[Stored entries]
---*---

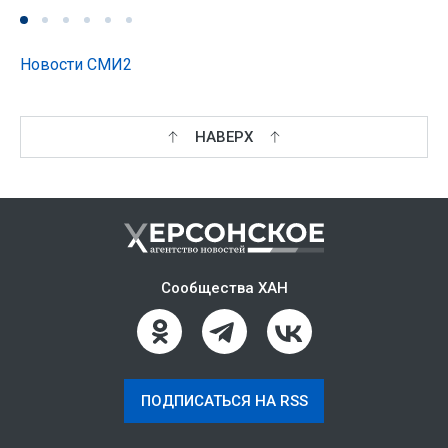
Новости СМИ2
НАВЕРХ
Сообщества ХАН
ПОДПИСАТЬСЯ НА RSS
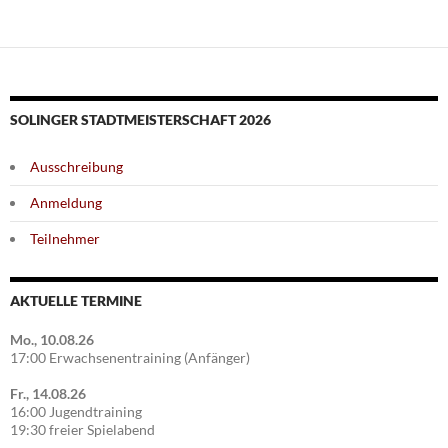
SOLINGER STADTMEISTERSCHAFT 2026
Ausschreibung
Anmeldung
Teilnehmer
AKTUELLE TERMINE
Mo., 10.08.26
17:00 Erwachsenentraining (Anfänger)
Fr., 14.08.26
16:00 Jugendtraining
19:30 freier Spielabend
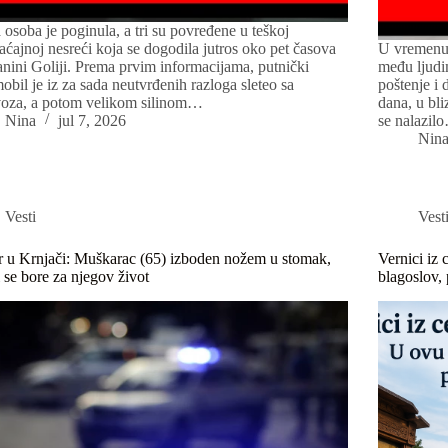
 osoba je poginula, a tri su povređene u teškoj
aćajnoj nesreći koja se dogodila jutros oko pet časova
U vremenu 
anini Goliji. Prema prvim informacijama, putnički
među ljudi
obil je iz za sada neutvrđenih razloga sleteo sa
poštenje i 
voza, a potom velikom silinom…
dana, u bl
Nina
jul 7, 2026
se nalazil
Nin
Vesti
Vest
 u Krnjači: Muškarac (65) izboden nožem u stomak,
Vernici iz 
i se bore za njegov život
blagoslov,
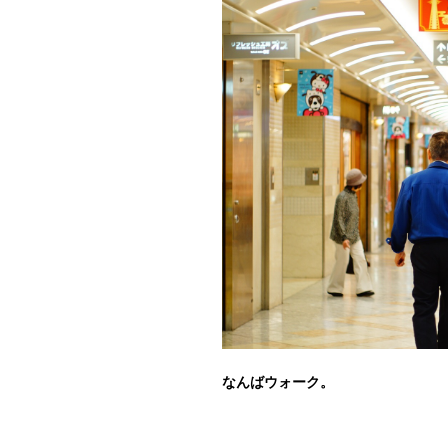
なんばウォーク。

---*---

# Assignment
Your copy of the entries must be exact and must not include any of their pictures.

# Exercise result
Новости СМИ2
НАВЕРХ
Сообщества ХАН
ПОДПИСАТЬСЯ НА RSS
SOLINGER STADTMEISTERSCHAFT 2026
Ausschreibung
Anmeldung
Teilnehmer
AKTUELLE TERMINE
Mo., 10.08.26
17:00 Erwachsenentraining (Anfänger)
Fr., 14.08.26
16:00 Jugendtraining
19:30 freier Spielabend
 osoba je poginula, a tri su povređene u teškoj
aćajnoj nesreći koja se dogodila jutros oko pet časova
U vremenu 
anini Goliji. Prema prvim informacijama, putnički
među ljudi
obil je iz za sada neutvrđenih razloga sleteo sa
poštenje i 
voza, a potom velikom silinom…
dana, u bl
Nina
jul 7, 2026
se nalazil
Nin
Vesti
Vest
 u Krnjači: Muškarac (65) izboden nožem u stomak,
Vernici iz 
i se bore za njegov život
blagoslov,
なんばウォーク。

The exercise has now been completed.